What the exercise asks: Nothing but the lines from the one containing "vidusskolas" to the final line of the entries should appear, copied exactly and without pictures.
(Data for analysis)
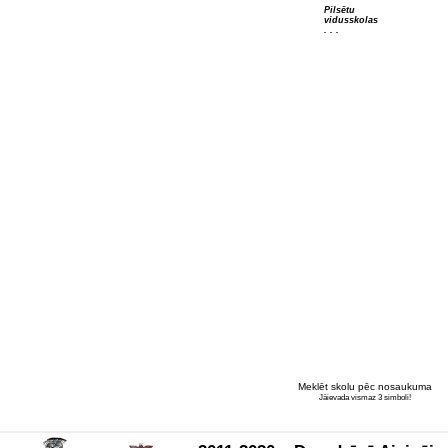
Pilsētu
vidusskolas
. . .
Meklēt skolu pēc nosaukuma
Jāievada vismaz 3 simboli!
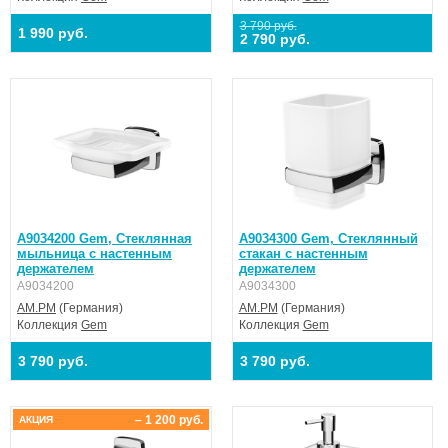
3 790 руб.
1 990 руб.
2 790 руб.
A9034200 Gem, Стеклянная
A9034300 Gem, Стеклянный
мыльница с настенным
стакан с настенным
держателем
держателем
A9034200
A9034300
AM.PM
(Германия)
AM.PM
(Германия)
Коллекция
Gem
Коллекция
Gem
3 790 руб.
3 790 руб.
– 1 200 руб.
АКЦИЯ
(End Data for analysis)
Written answer:
vidusskolas
. . .
Meklēt skolu pēc nosaukuma
Jāievada vismaz 3 simboli!
3 790 руб.
1 990 руб.
2 790 руб.
A9034200 Gem, Стеклянная
A9034300 Gem, Стеклянный
мыльница с настенным
стакан с настенным
держателем
держателем
A9034200
A9034300
AM.PM
(Германия)
AM.PM
(Германия)
Коллекция
Gem
Коллекция
Gem
3 790 руб.
3 790 руб.
– 1 200 руб.
АКЦИЯ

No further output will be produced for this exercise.